Page-level text extractions:
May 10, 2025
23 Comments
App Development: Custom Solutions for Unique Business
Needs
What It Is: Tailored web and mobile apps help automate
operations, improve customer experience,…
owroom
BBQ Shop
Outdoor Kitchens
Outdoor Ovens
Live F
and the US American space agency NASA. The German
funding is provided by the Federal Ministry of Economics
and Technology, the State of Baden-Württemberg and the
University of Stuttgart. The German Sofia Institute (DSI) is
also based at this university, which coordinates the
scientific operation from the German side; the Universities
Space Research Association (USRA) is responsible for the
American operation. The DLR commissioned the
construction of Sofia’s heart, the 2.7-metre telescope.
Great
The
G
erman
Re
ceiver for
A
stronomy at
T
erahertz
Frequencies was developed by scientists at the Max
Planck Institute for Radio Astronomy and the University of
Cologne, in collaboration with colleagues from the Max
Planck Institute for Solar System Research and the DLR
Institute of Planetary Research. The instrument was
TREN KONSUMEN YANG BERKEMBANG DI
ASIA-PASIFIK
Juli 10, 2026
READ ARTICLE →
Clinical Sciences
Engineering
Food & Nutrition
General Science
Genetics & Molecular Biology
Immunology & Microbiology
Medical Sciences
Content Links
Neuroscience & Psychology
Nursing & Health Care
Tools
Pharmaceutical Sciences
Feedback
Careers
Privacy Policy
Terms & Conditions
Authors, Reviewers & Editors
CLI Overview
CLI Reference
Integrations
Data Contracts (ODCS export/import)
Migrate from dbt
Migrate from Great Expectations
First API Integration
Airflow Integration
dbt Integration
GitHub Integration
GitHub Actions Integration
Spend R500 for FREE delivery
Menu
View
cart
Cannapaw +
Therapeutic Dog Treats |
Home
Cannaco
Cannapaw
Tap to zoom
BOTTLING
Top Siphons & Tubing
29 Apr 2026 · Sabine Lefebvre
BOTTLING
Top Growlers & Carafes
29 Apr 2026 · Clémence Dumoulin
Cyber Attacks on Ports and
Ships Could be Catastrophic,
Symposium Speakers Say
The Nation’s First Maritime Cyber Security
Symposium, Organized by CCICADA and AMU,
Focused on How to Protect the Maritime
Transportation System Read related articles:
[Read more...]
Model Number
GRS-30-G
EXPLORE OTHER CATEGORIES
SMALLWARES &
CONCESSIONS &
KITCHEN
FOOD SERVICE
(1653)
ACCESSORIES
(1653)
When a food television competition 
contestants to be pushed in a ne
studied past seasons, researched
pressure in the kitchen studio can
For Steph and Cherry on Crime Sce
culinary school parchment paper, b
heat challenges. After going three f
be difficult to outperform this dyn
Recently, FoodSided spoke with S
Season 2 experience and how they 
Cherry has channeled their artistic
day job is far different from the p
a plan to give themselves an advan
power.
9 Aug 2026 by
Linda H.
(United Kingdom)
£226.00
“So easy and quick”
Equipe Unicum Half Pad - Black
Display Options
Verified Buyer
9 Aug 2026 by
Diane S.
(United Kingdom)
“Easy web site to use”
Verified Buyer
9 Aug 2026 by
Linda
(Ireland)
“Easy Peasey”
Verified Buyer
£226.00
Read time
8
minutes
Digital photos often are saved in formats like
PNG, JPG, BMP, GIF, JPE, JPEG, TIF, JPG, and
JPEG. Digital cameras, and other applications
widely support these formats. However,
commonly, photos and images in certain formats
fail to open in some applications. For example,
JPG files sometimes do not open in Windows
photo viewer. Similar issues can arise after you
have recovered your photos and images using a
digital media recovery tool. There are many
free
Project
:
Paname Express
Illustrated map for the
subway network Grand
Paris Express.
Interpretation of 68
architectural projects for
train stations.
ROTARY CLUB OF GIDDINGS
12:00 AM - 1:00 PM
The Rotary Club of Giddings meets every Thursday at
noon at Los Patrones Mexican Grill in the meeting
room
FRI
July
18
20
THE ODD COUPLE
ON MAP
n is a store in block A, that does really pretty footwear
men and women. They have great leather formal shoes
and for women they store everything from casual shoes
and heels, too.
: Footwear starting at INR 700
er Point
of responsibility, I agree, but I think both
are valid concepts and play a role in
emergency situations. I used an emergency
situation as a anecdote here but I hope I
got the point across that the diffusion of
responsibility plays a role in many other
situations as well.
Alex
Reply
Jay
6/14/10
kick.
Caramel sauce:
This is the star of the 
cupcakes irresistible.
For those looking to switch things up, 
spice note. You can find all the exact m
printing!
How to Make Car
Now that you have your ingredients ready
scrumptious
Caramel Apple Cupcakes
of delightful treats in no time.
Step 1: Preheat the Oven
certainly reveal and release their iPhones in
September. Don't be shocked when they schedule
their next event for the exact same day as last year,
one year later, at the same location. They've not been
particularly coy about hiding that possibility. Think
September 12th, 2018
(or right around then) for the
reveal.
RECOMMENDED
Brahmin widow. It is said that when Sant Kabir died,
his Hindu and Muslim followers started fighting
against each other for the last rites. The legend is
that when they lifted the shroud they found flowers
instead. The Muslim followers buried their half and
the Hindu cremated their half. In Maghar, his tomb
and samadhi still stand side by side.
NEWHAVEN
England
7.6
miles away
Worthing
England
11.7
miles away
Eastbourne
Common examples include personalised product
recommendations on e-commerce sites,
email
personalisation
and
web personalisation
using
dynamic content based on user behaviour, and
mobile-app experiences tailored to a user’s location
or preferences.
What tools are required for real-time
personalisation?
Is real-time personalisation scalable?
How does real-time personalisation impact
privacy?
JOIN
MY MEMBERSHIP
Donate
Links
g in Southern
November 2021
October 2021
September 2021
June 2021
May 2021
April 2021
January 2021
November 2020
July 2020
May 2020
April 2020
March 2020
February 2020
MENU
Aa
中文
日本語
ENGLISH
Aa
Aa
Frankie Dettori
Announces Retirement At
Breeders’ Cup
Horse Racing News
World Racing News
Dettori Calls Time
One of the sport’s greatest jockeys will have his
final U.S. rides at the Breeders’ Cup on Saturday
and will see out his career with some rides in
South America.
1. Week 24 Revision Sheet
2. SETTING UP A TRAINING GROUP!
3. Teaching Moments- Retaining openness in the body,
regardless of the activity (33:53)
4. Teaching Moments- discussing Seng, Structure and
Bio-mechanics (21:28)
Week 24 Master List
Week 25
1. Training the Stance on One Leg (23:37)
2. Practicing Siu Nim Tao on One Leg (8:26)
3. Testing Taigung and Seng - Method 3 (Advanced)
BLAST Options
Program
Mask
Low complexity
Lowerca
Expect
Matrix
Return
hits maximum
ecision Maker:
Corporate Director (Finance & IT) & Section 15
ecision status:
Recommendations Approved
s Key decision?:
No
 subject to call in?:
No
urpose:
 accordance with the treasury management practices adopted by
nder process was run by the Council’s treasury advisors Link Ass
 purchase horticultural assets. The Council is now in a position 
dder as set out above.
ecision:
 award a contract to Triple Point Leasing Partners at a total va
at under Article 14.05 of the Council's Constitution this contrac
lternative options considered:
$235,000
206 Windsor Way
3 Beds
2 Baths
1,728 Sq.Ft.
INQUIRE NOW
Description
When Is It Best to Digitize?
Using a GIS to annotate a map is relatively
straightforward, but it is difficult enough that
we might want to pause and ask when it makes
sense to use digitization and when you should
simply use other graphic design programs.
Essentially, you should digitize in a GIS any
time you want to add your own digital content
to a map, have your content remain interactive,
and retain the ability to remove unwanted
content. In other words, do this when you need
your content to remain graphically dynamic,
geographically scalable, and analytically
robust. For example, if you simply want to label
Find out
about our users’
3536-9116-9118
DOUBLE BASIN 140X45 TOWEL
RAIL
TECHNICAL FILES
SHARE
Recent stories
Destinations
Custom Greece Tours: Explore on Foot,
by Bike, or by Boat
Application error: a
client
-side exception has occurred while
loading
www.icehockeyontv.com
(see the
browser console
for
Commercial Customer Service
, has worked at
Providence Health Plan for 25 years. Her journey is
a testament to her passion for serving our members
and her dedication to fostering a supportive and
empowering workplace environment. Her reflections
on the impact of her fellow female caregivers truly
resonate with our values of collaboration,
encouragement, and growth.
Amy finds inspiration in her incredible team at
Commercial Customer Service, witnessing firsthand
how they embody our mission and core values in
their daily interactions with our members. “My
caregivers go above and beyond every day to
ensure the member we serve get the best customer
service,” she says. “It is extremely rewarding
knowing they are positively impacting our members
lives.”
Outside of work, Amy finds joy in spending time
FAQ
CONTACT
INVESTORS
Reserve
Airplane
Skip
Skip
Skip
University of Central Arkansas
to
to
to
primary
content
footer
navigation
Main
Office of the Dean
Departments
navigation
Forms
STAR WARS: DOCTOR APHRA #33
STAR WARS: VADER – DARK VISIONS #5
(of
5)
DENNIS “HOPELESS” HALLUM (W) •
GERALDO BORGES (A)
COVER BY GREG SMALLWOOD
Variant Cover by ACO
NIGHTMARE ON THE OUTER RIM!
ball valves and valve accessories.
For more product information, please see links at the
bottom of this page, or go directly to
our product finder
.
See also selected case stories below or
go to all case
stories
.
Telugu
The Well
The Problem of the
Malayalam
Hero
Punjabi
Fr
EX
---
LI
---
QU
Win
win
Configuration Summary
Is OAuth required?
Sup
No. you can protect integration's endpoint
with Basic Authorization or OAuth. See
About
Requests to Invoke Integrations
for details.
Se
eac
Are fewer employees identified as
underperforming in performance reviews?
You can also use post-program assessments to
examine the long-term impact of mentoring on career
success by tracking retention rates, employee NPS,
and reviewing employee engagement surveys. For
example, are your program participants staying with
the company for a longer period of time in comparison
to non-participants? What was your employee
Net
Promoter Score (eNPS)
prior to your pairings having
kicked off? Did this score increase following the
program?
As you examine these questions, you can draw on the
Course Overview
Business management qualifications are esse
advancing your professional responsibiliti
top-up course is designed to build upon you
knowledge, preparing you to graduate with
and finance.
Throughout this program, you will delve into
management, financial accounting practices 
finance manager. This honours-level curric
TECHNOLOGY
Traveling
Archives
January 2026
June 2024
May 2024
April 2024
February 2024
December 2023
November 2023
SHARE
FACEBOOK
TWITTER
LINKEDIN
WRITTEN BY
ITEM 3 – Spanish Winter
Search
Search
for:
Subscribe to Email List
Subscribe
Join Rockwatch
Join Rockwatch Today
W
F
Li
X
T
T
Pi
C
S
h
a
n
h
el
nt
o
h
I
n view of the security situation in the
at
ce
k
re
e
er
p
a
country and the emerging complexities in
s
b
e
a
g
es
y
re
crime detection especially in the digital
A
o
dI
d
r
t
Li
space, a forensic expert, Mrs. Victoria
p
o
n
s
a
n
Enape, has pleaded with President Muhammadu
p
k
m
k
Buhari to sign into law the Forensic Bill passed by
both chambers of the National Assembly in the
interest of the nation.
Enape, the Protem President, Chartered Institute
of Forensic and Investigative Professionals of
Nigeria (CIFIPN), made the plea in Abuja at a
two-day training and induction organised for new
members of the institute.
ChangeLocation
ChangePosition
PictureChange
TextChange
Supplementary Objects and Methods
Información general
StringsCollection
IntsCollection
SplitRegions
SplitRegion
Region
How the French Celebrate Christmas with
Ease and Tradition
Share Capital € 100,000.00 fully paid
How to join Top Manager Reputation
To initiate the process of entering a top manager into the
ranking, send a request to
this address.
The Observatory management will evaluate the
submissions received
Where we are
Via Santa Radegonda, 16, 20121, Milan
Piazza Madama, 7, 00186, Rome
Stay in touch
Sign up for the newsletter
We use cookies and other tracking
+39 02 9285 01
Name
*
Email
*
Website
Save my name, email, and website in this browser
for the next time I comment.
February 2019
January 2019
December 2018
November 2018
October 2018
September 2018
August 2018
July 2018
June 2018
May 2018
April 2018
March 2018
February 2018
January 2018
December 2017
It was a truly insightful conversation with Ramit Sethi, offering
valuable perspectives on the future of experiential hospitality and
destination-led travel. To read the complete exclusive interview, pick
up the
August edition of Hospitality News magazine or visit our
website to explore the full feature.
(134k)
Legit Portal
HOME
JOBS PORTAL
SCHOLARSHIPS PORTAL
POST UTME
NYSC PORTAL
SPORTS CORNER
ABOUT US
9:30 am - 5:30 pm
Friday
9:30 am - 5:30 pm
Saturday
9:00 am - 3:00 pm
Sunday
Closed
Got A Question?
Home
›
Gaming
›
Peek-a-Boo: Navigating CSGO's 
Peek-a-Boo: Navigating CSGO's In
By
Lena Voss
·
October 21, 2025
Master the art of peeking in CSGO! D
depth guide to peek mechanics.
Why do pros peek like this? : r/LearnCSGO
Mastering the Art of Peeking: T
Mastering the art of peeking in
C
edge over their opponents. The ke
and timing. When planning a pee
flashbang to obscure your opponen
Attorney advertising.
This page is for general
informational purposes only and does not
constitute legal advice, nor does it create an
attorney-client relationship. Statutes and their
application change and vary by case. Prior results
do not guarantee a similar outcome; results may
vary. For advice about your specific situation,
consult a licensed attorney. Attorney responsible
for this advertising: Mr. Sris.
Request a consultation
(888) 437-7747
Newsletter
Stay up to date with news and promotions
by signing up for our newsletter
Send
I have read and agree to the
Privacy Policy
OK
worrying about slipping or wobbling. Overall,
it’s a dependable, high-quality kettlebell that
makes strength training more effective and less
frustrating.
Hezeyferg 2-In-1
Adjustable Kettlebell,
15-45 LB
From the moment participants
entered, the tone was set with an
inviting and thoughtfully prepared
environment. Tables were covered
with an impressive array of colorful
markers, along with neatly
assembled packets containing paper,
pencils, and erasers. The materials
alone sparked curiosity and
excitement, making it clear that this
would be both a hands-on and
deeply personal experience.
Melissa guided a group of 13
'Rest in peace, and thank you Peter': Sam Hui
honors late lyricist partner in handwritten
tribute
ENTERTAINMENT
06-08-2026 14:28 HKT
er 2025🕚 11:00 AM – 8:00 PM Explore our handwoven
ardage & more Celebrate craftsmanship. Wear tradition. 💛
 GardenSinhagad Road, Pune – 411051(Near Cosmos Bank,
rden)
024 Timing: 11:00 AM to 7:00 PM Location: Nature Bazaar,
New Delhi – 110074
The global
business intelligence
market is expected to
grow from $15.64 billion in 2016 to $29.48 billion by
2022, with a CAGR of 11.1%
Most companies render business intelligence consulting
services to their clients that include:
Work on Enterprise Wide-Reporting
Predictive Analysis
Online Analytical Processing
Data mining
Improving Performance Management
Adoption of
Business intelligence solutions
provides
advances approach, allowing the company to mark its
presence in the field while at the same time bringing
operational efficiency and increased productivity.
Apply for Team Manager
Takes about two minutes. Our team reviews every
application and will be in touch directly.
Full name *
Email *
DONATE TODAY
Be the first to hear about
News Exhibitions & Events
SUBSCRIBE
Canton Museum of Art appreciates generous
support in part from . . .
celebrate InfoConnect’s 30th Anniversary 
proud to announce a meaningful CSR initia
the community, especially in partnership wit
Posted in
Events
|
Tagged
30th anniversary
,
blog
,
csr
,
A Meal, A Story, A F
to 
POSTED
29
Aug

* [TASK]:
Your task is to find every line above containing the word "American" and copy it.

* [RESPONSE TO THIS TASK]:
and the US American space agency NASA. The German
American operation. The DLR commissioned the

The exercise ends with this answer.